Although the interpretation above may be reasonable for some forecasts, for seasonal forecasts that are issued as probabilities, there is no one specific value that can be compared to the observed value. For example, if the observed temperature is 31°C (about 88F), and the forecast was 30°C (86F), it is clear that the forecast was 1°C (or about 2F) too cold, and there are various ways of deciding whether that error is large or small. However, if the forecast indicates that there is a 70% probability of warmer than 30°C (“above-normal”) and a 10% probability of temperatures colder than 25°C (“below-normal”), it is not possible to assess the extent of the error in the same way as above because there is no one specific temperature that was forecast. Even in cases in which the observed temperature did exceed 30°C, we cannot easily conclude that the forecast was “correct” or “accurate”. Also, how would we distinguish between cases in which the forecasted probability was 80%? Or 20%? To measure the quality of probabilistic forecasts we have to ask whether the probabilities are “good.” Unfortunately, it is not obvious how to compare the probabilities with the observation and there is no one question that gives an adequate answer to whether the probabilities are good. Because of this, we assess the quality of forecasts based on a number of properties, or “attributes”.
Attributes of good probabilistic forecasts
- Good probabilistic forecasts have a high probability (“sharpness”) for the observed outcome.
If the observed temperature (31°C) was above-normal (warmer than 30°C) and the forecast probability was 80% it might seem a better forecast than if the probability had been 20%. Ideally the category with the highest probability should occur most frequently, but what then is the difference between a forecast with 80% on the observed category, and one with 70%? If high probability on the observed outcome was the only criteria, why not just issue 100% probability on the most likely outcome?
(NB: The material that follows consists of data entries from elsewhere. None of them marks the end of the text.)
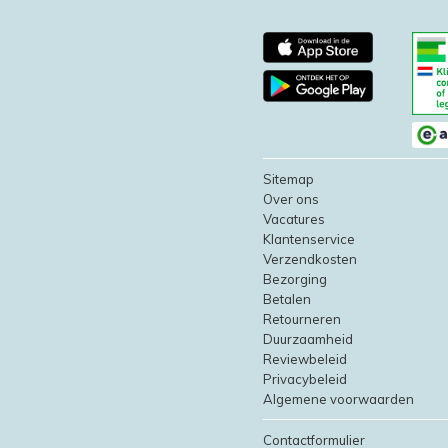
Sitemap
Over ons
Vacatures
Klantenservice
Verzendkosten
Bezorging
Betalen
Retourneren
Duurzaamheid
Reviewbeleid
Privacybeleid
Algemene voorwaarden
Contactformulier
- The probabilities themselves need to be “reliable” indications of how frequently that category will occur.
It is impossible to determine what the actual probability should have been for any one forecast, but if the categories with forecast probabilities of 70% occur substantially more or less frequently than 70% of the time those probabilities are unreliable. Reliable probabilities alone do not necessarily make good forecasts: if the forecasts only indicate how often each category occurs on average they will be reliable, but will provide no information as to which of the categories is more or less likely to occur on this specific occasion. Just as sharpness can be achieved with the loss of reliability, so reliability can be achieved with the loss of sharpness.
- A category should occur more frequently as its probability increases, and less frequently as the probability decreases (“resolution”).
The probability for a category should indicate how confident we can be that that category will occur (reliability), but if the probabilities are unreliable they may still be meaningful. If the forecast probability for above-normal temperature increases from 25% to 50%, for example, its actual probability may not double because of imperfect reliability, but its probability should at least increase by some amount. A category should occur more frequently when its probability is high than when its probability is low. Resolution measures whether the outcome differs if the forecast differs: if, on average, the outcome is the same regardless of the forecast, the forecasts lack resolution and are essentially useless.
- The probability for a category should increase as that category occurs more frequently and its probability should decrease as it occurs less frequently (“discrimination”).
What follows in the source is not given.